Task>
Each line of the listing that includes the string "Privave" is to be identified and copied.

Dataset extract>
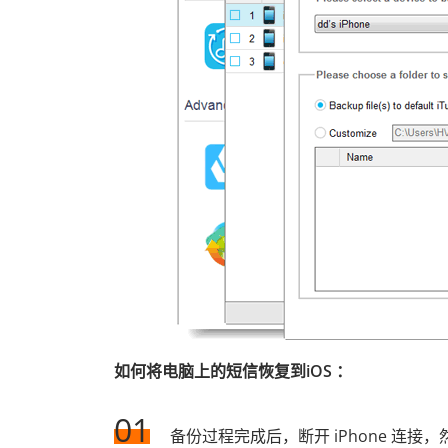
如何将电脑上的短信恢复到iOS ：
01
备份过程完成后，断开 iPhone 连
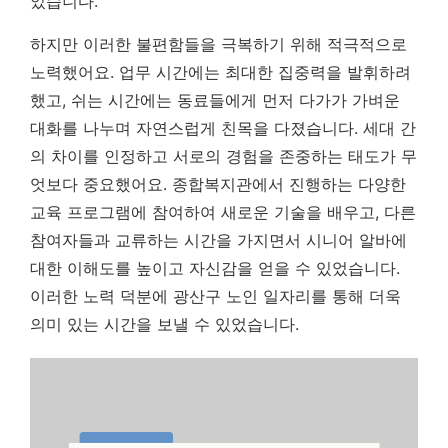
었습니다.
하지만 이러한 불편함들을 극복하기 위해 적극적으로
노력했어요. 업무 시간에는 최대한 집중력을 발휘하려
했고, 쉬는 시간에는 동료들에게 먼저 다가가 가벼운
대화를 나누며 자연스럽게 친목을 다졌습니다.
세대 간
의 차이를 인정하고 서로의 경험을 존중하는 태도가 무
엇보다 중요했어요.
종합복지관에서 진행하는 다양한
교육 프로그램에 참여하여 새로운 기술을 배우고, 다른
참여자들과 교류하는 시간을 가지면서 시니어 알바에
대한 이해도를 높이고 자신감을 얻을 수 있었습니다.
이러한 노력 덕분에 광산구 노인 일자리를 통해 더욱
의미 있는 시간을 보낼 수 있었습니다.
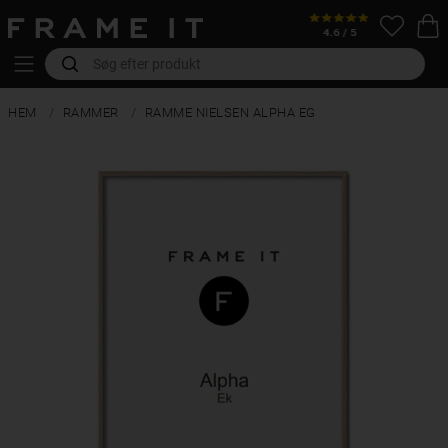
HEM
RAMMER
RAMME NIELSEN ALPHA EG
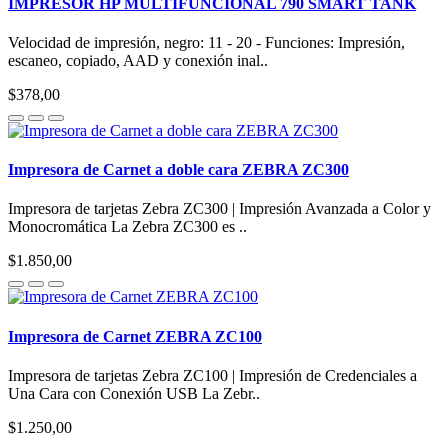
IMPRESOR HP MULTIFUNCIONAL 790 SMART TANK
Velocidad de impresión, negro: 11 - 20 - Funciones: Impresión,
escaneo, copiado, AAD y conexión inal..
$378,00
Impresora de Carnet a doble cara ZEBRA ZC300
Impresora de tarjetas Zebra ZC300 | Impresión Avanzada a Color y
Monocromática La Zebra ZC300 es ..
$1.850,00
Impresora de Carnet ZEBRA ZC100
Impresora de tarjetas Zebra ZC100 | Impresión de Credenciales a
Una Cara con Conexión USB La Zebr..
$1.250,00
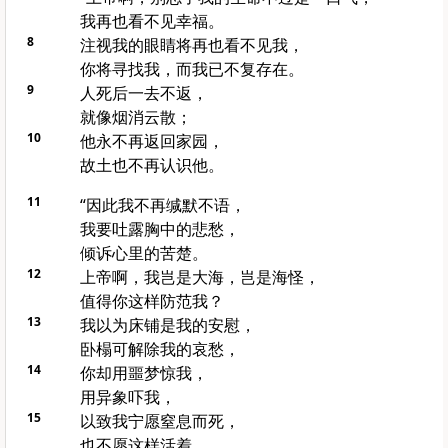
我再也看不见幸福。
8
注视我的眼睛将再也看不见我，
你将寻找我，而我已不复存在。
9
人死后一去不返，
就像烟消云散；
10
他永不再返回家园，
故土也不再认识他。
11
“因此我不再缄默不语，
我要吐露胸中的悲愁，
倾诉心里的苦楚。
12
上帝啊，我岂是大海，岂是海怪，
值得你这样防范我？
13
我以为床铺是我的安慰，
卧榻可解除我的哀愁，
14
你却用噩梦惊我，
用异象吓我，
15
以致我宁愿窒息而死，
也不愿这样活着。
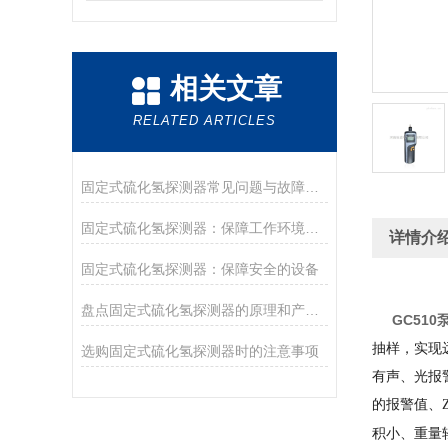
相关文章
RELATED ARTICLES
固定式硫化氢探测器常见问题与故障处理指南
固定式硫化氢探测器：保障工作环境安全的重要设备
详情介
固定式硫化氢探测器：保障安全的设备
盘点固定式硫化氢探测器的原理和产品特点
GC51
抽样，实现
选购固定式硫化氢探测器时的注意事项
有声、光报
的报警值、
积小、重量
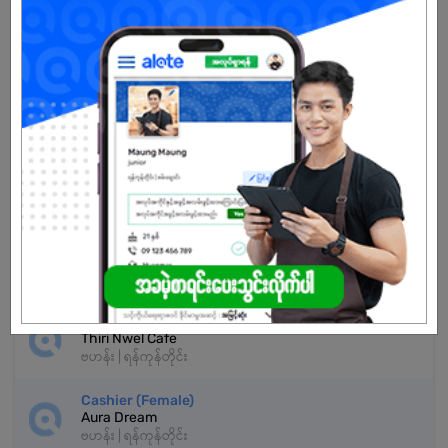
မ
အခွင့်အရေးရှိသူ :
သက်တမ်းကုန်သွားပါပြီ
အကောင့်မရှိသေးဘူးလား?
မှတ်ပုံတင်မယ်
နောက်ထပ်အလားတူအလုပ်များ
ငွေကိုင် - Cashier
Thiri Nwel Cafe
ဗဟန်း | ရန်ကုန်တိုင်း
Cashier (Female)
Aura Dream
ဗဟန်း | ရန်ကုန်တိုင်း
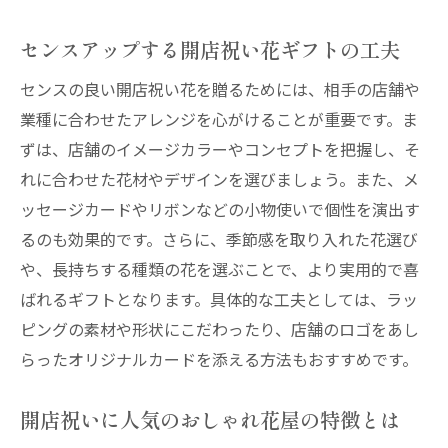
センスアップする開店祝い花ギフトの工夫
センスの良い開店祝い花を贈るためには、相手の店舗や
業種に合わせたアレンジを心がけることが重要です。ま
ずは、店舗のイメージカラーやコンセプトを把握し、そ
れに合わせた花材やデザインを選びましょう。また、メ
ッセージカードやリボンなどの小物使いで個性を演出す
るのも効果的です。さらに、季節感を取り入れた花選び
や、長持ちする種類の花を選ぶことで、より実用的で喜
ばれるギフトとなります。具体的な工夫としては、ラッ
ピングの素材や形状にこだわったり、店舗のロゴをあし
らったオリジナルカードを添える方法もおすすめです。
開店祝いに人気のおしゃれ花屋の特徴とは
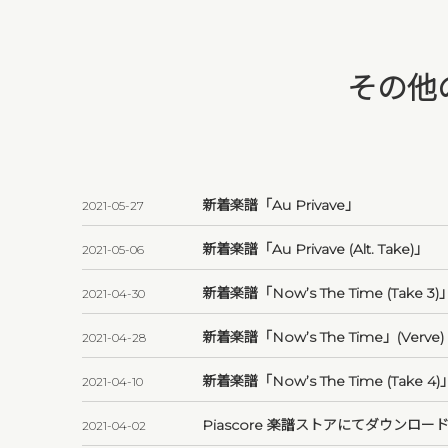
その他のI
新着楽譜「Au Privave」
2021-05-27
新着楽譜「Au Privave (Alt. Take)」
2021-05-06
新着楽譜「Now’s The Time (Take 3)
2021-04-30
新着楽譜「Now’s The Time」(Verve)
2021-04-28
新着楽譜「Now’s The Time (Take 4)
2021-04-10
Piascore 楽譜ストアにてダウンロー
2021-04-02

Exercise output>
新着楽譜「Au Privave」
新着楽譜「Au Privave (Alt. Take)」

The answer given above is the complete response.